*Work instructions*.
Nothing but the lines below, from the first through the line containing "I. Die Anspruchsvoraussetzungen nach § 2", should be set down, each one exactly and without pictures.

*Exercise materials*.
=====
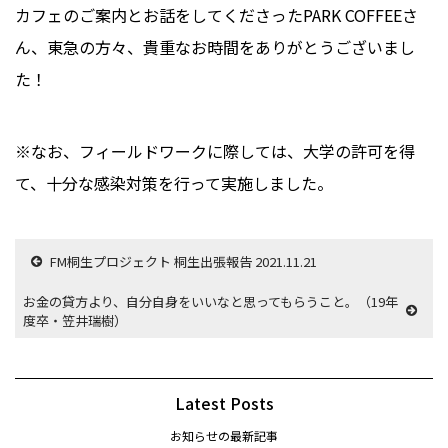
カフェのご案内とお話をしてくださったPARK COFFEEさ
ん、東急の方々、貴重なお時間をありがとうございまし
た！
※なお、フィールドワークに際しては、大学の許可を得
て、十分な感染対策を行って実施しました。
FM桐生プロジェクト 桐生出張報告 2021.11.21
お金の貸方より、自分自身をいいなと思ってもらうこと。（19年
度卒・笠井瑞樹）
Latest Posts
お知らせの最新記事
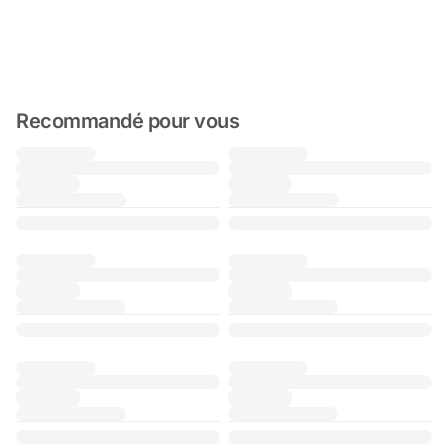
Recommandé pour vous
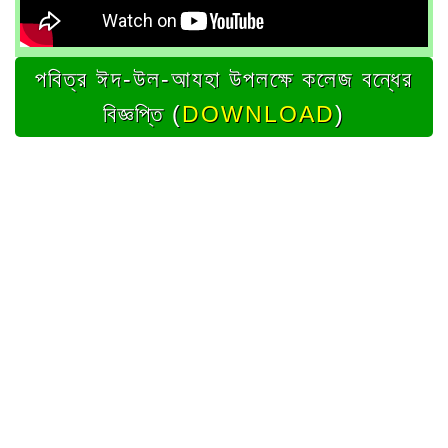
পবিত্র ঈদ-উল-আযহা উপলক্ষে কলেজ বন্ধের
বিজ্ঞপ্তি (
DOWNLOAD
)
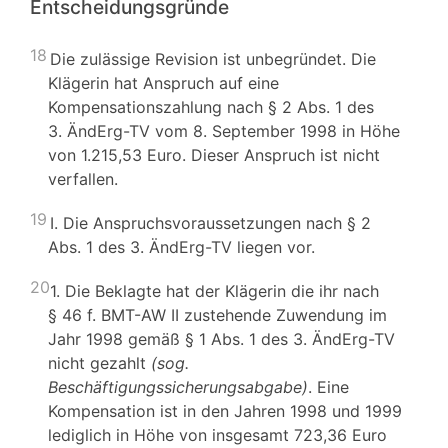
Entscheidungsgründe
18
Die zulässige Revision ist unbegründet. Die
Klägerin hat Anspruch auf eine
Kompensationszahlung nach § 2 Abs. 1 des
3. ÄndErg-TV vom 8. September 1998 in Höhe
von 1.215,53 Euro. Dieser Anspruch ist nicht
verfallen.
19
I. Die Anspruchsvoraussetzungen nach § 2
Abs. 1 des 3. ÄndErg-TV liegen vor.
20
1. Die Beklagte hat der Klägerin die ihr nach
§ 46 f. BMT-AW II zustehende Zuwendung im
Jahr 1998 gemäß § 1 Abs. 1 des 3. ÄndErg-TV
nicht gezahlt
(sog.
Beschäftigungssicherungsabgabe)
. Eine
Kompensation ist in den Jahren 1998 und 1999
lediglich in Höhe von insgesamt 723,36 Euro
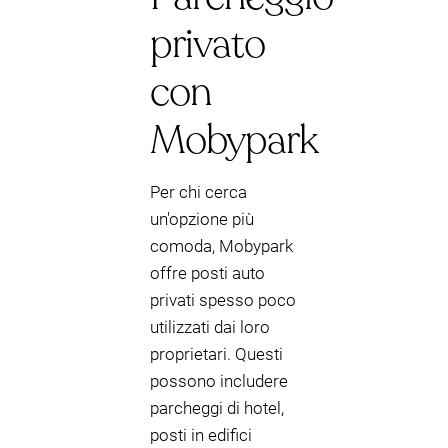
privato
con
Mobypark
Per chi cerca
un'opzione più
comoda, Mobypark
offre posti auto
privati spesso poco
utilizzati dai loro
proprietari. Questi
possono includere
parcheggi di hotel,
posti in edifici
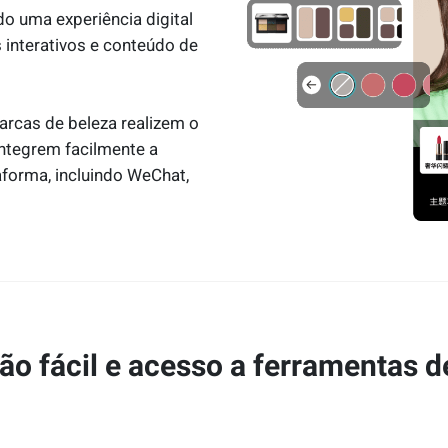
o uma experiência digital
 interativos e conteúdo de
arcas de beleza realizem o
ntegrem facilmente a
aforma, incluindo WeChat,
ão fácil e acesso a ferramentas d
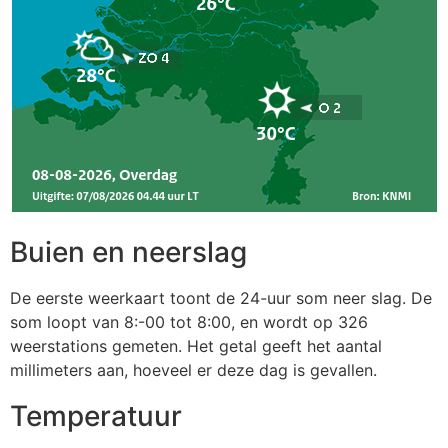
Buien en neerslag
De eerste weerkaart toont de 24-uur som neer slag. De
som loopt van 8:-00 tot 8:00, en wordt op 326
weerstations gemeten. Het getal geeft het aantal
millimeters aan, hoeveel er deze dag is gevallen.
Temperatuur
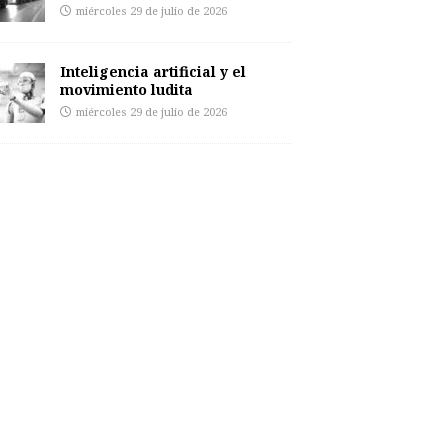
miércoles 29 de julio de 2026
Inteligencia artificial y el
movimiento ludita
miércoles 29 de julio de 2026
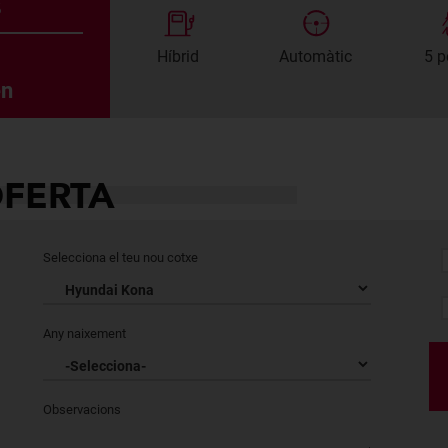
s
Híbrid
Automàtic
5 p
en
OFERTA
Selecciona el teu nou cotxe
Any naixement
Observacions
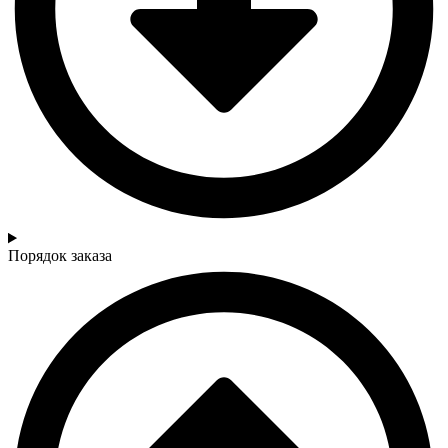
Порядок заказа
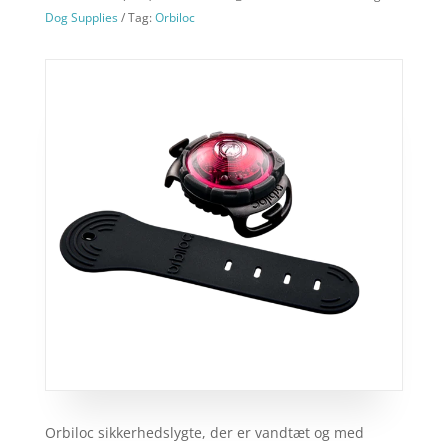
Dog Supplies
Tag:
Orbiloc
Orbiloc sikkerhedslygte, der er vandtæt og med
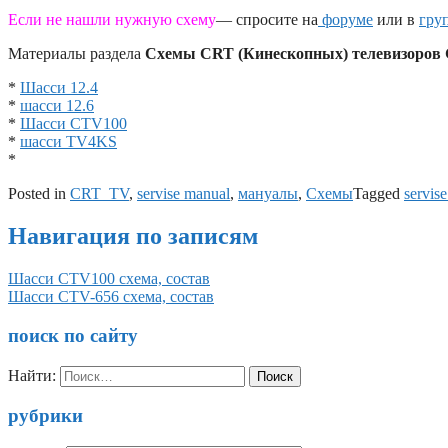
Если не нашли нужную схему
— спросите на
форуме
или в
гру
Материалы раздела
Схемы CRT (Кинескопных) телевизоро
*
Шасси 12.4
*
шасси 12.6
*
Шасси CTV100
*
шасси TV4KS
*
Posted in
CRT_TV
,
servise manual
,
мануалы
,
Схемы
Tagged
servis
Навигация по записям
Шасси CTV100 схема, состав
Шасси CTV-656 схема, состав
поиск по сайту
Найти:
рубрики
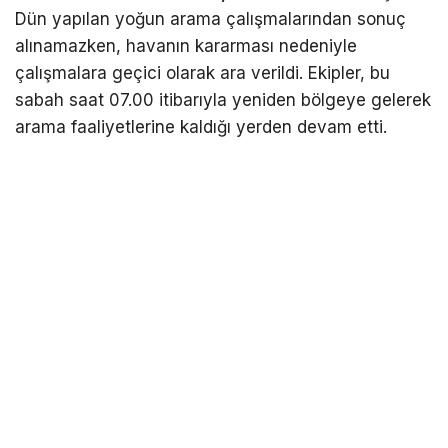
Dün yapılan yoğun arama çalışmalarından sonuç
alınamazken, havanın kararması nedeniyle
çalışmalara geçici olarak ara verildi. Ekipler, bu
sabah saat 07.00 itibarıyla yeniden bölgeye gelerek
arama faaliyetlerine kaldığı yerden devam etti.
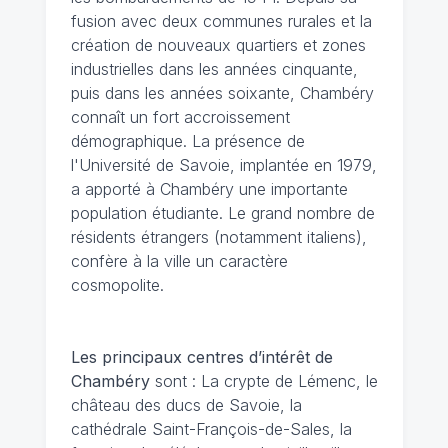
fusion avec deux communes rurales et la
création de nouveaux quartiers et zones
industrielles dans les années cinquante,
puis dans les années soixante, Chambéry
connaît un fort accroissement
démographique. La présence de
l'Université de Savoie, implantée en 1979,
a apporté à Chambéry une importante
population étudiante. Le grand nombre de
résidents étrangers (notamment italiens),
confère à la ville un caractère
cosmopolite.
Les principaux centres d’intérêt de
Chambéry
sont : La crypte de Lémenc, le
château des ducs de Savoie, la
cathédrale Saint-François-de-Sales, la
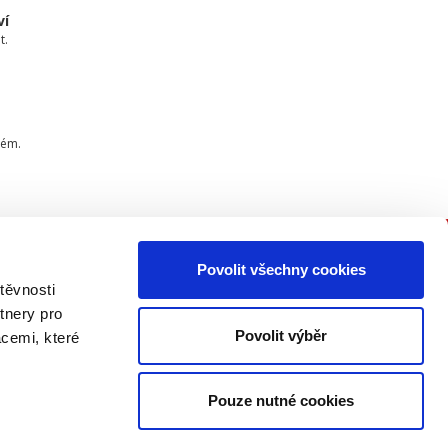
ví
t.
tém.
Povolit všechny cookies
PŘIPOJTE SE K NÁM
těvnosti
tnery pro
Buďte informovaní o našich
Povolit výběr
acemi, které
knižních novinkách, seminářích,
konferencích a akčních nabídkách
jako první!
Pouze nutné cookies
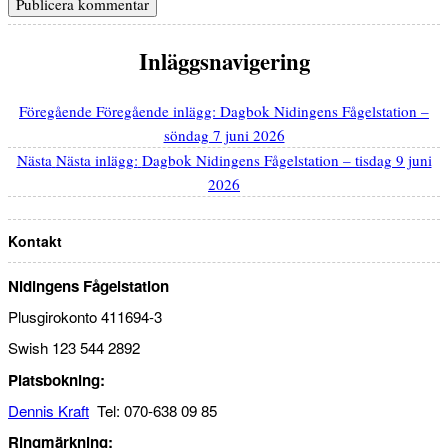
Inläggsnavigering
Föregående
Föregående inlägg:
Dagbok Nidingens Fågelstation –
söndag 7 juni 2026
Nästa
Nästa inlägg:
Dagbok Nidingens Fågelstation – tisdag 9 juni
2026
Kontakt
Nidingens Fågelstation
Plusgirokonto 411694-3
Swish 123 544 2892
Platsbokning:
Dennis Kraft
Tel: 070-638 09 85
Ringmärkning:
=====
*Result for this task*.
カフェのご案内とお話をしてくださったPARK COFFEEさ
ん、東急の方々、貴重なお時間をありがとうございまし
た！
※なお、フィールドワークに際しては、大学の許可を得
て、十分な感染対策を行って実施しました。
FM桐生プロジェクト 桐生出張報告 2021.11.21
お金の貸方より、自分自身をいいなと思ってもらうこと。（19年
度卒・笠井瑞樹）
Latest Posts
お知らせの最新記事
Recommandé pour vous
পবিত্র ঈদ-উল-আযহা উপলক্ষে কলেজ বন্ধের
বিজ্ঞপ্তি (
DOWNLOAD
)
Entscheidungsgründe
18
Die zulässige Revision ist unbegründet. Die
Klägerin hat Anspruch auf eine
Kompensationszahlung nach § 2 Abs. 1 des
3. ÄndErg-TV vom 8. September 1998 in Höhe
von 1.215,53 Euro. Dieser Anspruch ist nicht
verfallen.
19
I. Die Anspruchsvoraussetzungen nach § 2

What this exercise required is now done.